Les auteurs des dictionnaires, histoires et biographies concernant la musique mêlent successivement - et probablement inconsciemment - plusieurs approches: tantôt ils décrivent la réalité historique, objective, tantôt ils émettent des jugements de valeur établis sur un jugement personnel ou sur le jugement historique (sans que cela soit précisé) et les présentent ainsi comme des certitudes.

Prenons par exemple le dictionnaire de la musique de Roland de Candé dans la partie Histoire:

1830 Première audition à Varsovie du Concerto en mi mineur de Chopin, avant le départ de celui-ci pour Paris. Tout le génie du musicien se trouve déjà dans cette œuvre magnifique...

L'audition du Concerto en mi mineur de F. Chopin en 1830 constitue un fait objectif; l'affirmation selon laquelle l'oeuvre est magnifique et le musicien génial est un jugement de valeur péremptoirement affirmé comme s'il s'agissait d'une vérité historique au même titre que la date de création du concerto, précédemment énoncée.

Plus loin, à propos de M. Moussorgski, nous trouvons :

Rimski-Korsakov s'est chargé de la révision (entièrement réécrite, de manière admirable), de la Khovanchina, Boris Godounov (réorchestrée et révisée, avec coupures et déplorable interversion des deux dernières scènes). En corrigeant les maladresses géniales de Moussorgsky, son ami, avec un talent et une conscience incomparables, s'est employé à combler une partie du gouffre qui sépare Boris de l'opéra traditionnel... [...] Les graves contresens de Rimski ont déclenché depuis une vague de protestation, souvent excessives, contre les massacres du professeur Rimski-Korsakov...

Qu'est-ce qui permet d'affirmer que la révision est écrite "de manière admirable", que Modeste Moussorgski a fait preuve de "maladresses géniales", que Nicolaï Rimski-Korsakov avait un "talent incomparable", que les protestations étaient "souvent excessives". D'autre part, l'interversion de deux scènes est un fait objectif qui est mêlé à des considérations de jugement invérifiables...

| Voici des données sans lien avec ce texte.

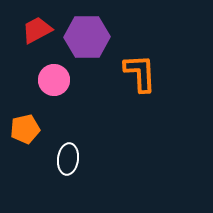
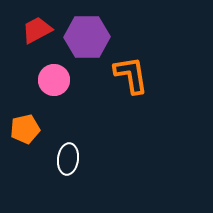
orange L-shape: moved 9 px left, 2 px down; rotated 6 degrees counterclockwise
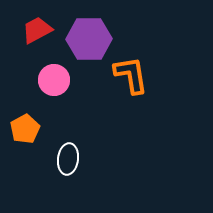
purple hexagon: moved 2 px right, 2 px down
orange pentagon: rotated 16 degrees counterclockwise
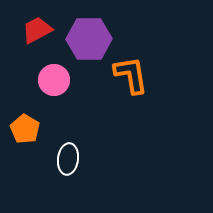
orange pentagon: rotated 12 degrees counterclockwise
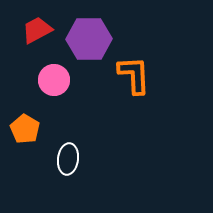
orange L-shape: moved 3 px right; rotated 6 degrees clockwise
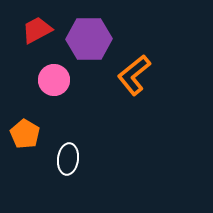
orange L-shape: rotated 126 degrees counterclockwise
orange pentagon: moved 5 px down
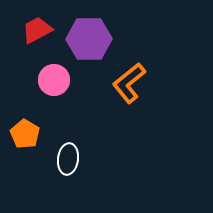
orange L-shape: moved 5 px left, 8 px down
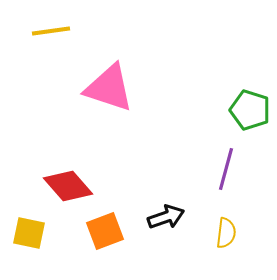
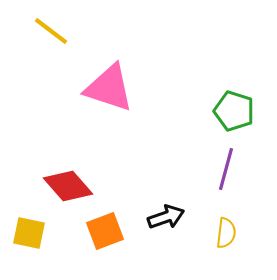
yellow line: rotated 45 degrees clockwise
green pentagon: moved 16 px left, 1 px down
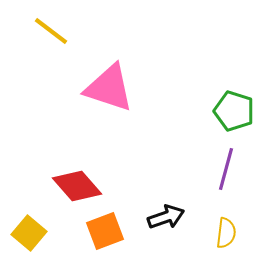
red diamond: moved 9 px right
yellow square: rotated 28 degrees clockwise
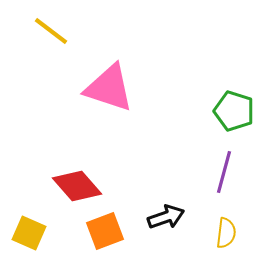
purple line: moved 2 px left, 3 px down
yellow square: rotated 16 degrees counterclockwise
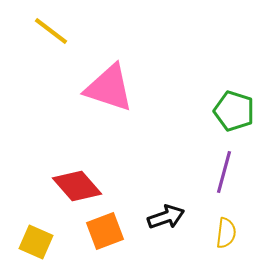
yellow square: moved 7 px right, 9 px down
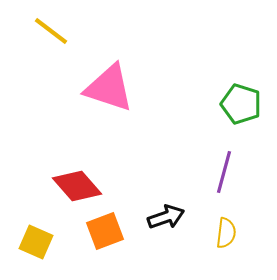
green pentagon: moved 7 px right, 7 px up
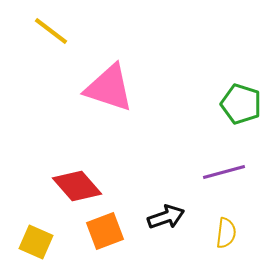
purple line: rotated 60 degrees clockwise
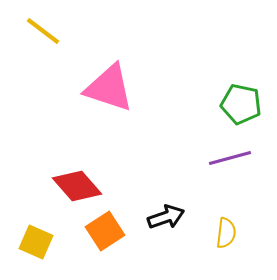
yellow line: moved 8 px left
green pentagon: rotated 6 degrees counterclockwise
purple line: moved 6 px right, 14 px up
orange square: rotated 12 degrees counterclockwise
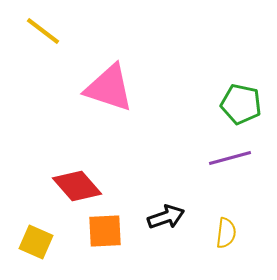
orange square: rotated 30 degrees clockwise
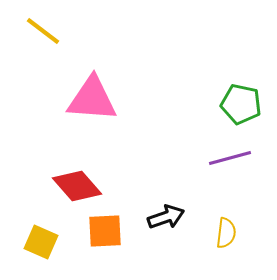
pink triangle: moved 17 px left, 11 px down; rotated 14 degrees counterclockwise
yellow square: moved 5 px right
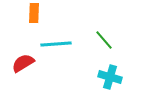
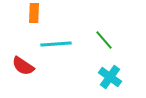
red semicircle: moved 3 px down; rotated 115 degrees counterclockwise
cyan cross: rotated 20 degrees clockwise
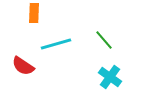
cyan line: rotated 12 degrees counterclockwise
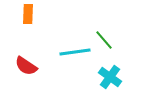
orange rectangle: moved 6 px left, 1 px down
cyan line: moved 19 px right, 8 px down; rotated 8 degrees clockwise
red semicircle: moved 3 px right
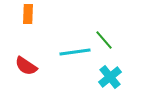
cyan cross: rotated 15 degrees clockwise
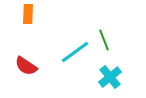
green line: rotated 20 degrees clockwise
cyan line: rotated 28 degrees counterclockwise
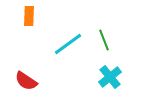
orange rectangle: moved 1 px right, 2 px down
cyan line: moved 7 px left, 8 px up
red semicircle: moved 15 px down
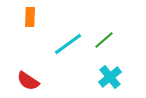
orange rectangle: moved 1 px right, 1 px down
green line: rotated 70 degrees clockwise
red semicircle: moved 2 px right
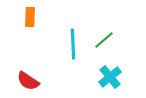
cyan line: moved 5 px right; rotated 56 degrees counterclockwise
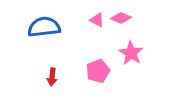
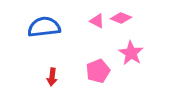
pink triangle: moved 1 px down
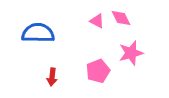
pink diamond: rotated 40 degrees clockwise
blue semicircle: moved 6 px left, 6 px down; rotated 8 degrees clockwise
pink star: rotated 25 degrees clockwise
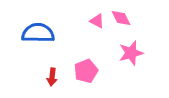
pink pentagon: moved 12 px left
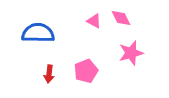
pink triangle: moved 3 px left
red arrow: moved 3 px left, 3 px up
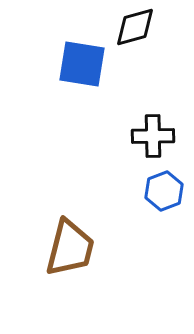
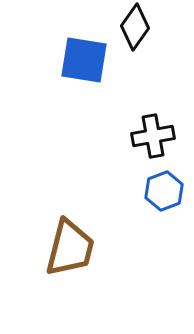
black diamond: rotated 39 degrees counterclockwise
blue square: moved 2 px right, 4 px up
black cross: rotated 9 degrees counterclockwise
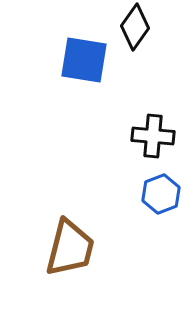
black cross: rotated 15 degrees clockwise
blue hexagon: moved 3 px left, 3 px down
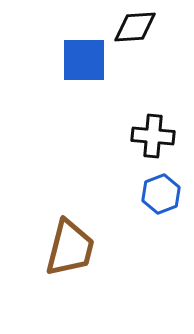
black diamond: rotated 51 degrees clockwise
blue square: rotated 9 degrees counterclockwise
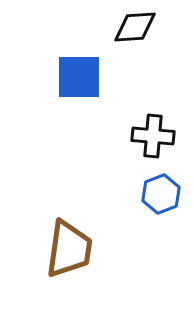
blue square: moved 5 px left, 17 px down
brown trapezoid: moved 1 px left, 1 px down; rotated 6 degrees counterclockwise
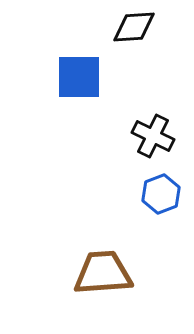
black diamond: moved 1 px left
black cross: rotated 21 degrees clockwise
brown trapezoid: moved 34 px right, 24 px down; rotated 102 degrees counterclockwise
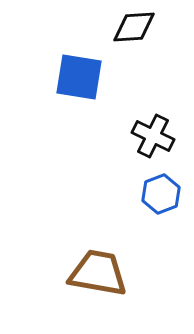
blue square: rotated 9 degrees clockwise
brown trapezoid: moved 5 px left; rotated 14 degrees clockwise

Signalons, afin d'éviter tout malentendu, que Roland de Candé ne se manifeste pas, à notre avis, comme un musicologue moins objectif que beaucoup d'autres. Nous avons tenté là une démonstration générale qui vaudrait pour la plupart des auteurs. L'indissociation entre la critique et l'historique caractérise les ouvrages les plus anciens. Nous pourrions remonter à Fétis qui, sans complexe, épanche ses enthousiasmes et ses antipathies (surtout ses antipathies) en écrivant souvent à la première personne. Si cette manière apparaît aujourd'hui de la dernière incongruité, le célèbre musicographe belge nous paraît moins critiquable que ses successeurs car il déclare ouvertement ses préférences au lieu de les présenter comme des vérités musicologiques. Dans les ouvrages plus récents, les affirmations de jugement, sans pour cela disparaître, sont moins fréquentes. Une évolution, apparemment, se dessine donc vers la recherche d'une certaine objectivité. L'affirmation de jugements de valeur comme le font encore la plupart des auteurs, nous paraît en effet contestable dans les ouvrages de référence, comme les dictionnaires, les biographies ou les histoires de la musique, surtout lorsqu'il s'agit d'ouvrages de collaboration. De tels jugements subjectifs, pensons-nous, leur communique une autorité indue (car il n'y a pas de preuves) sur le profane qui les lit. L'auteur qui écrit un dictionnaire ou une histoire possède une responsabilité vis-à-vis de ses lecteurs. Certains dictionnaires sont signés (comme celui de Roland de Candé) ou bien chaque article est signé séparément (cas du Laffont-Bompiani), ce qui nous paraît préférable à l'anonymat. Robert Bernard, auteur d'une histoire de la musique en 4 tomes grand format de 1480 pages (Nathan, 1974) est un des rares à se prononcer en faveur de la critique, même négative, dans les ouvrages historiques. Selon lui, la subjectivité d'un ouvrage historique s'exprime implicitement par la place accordée à chaque compositeur au lieu de s'afficher par de franches diatribes. L'éviction, dit-il, est le plus impitoyable des jugements. Cet argument paraît assez raisonnable.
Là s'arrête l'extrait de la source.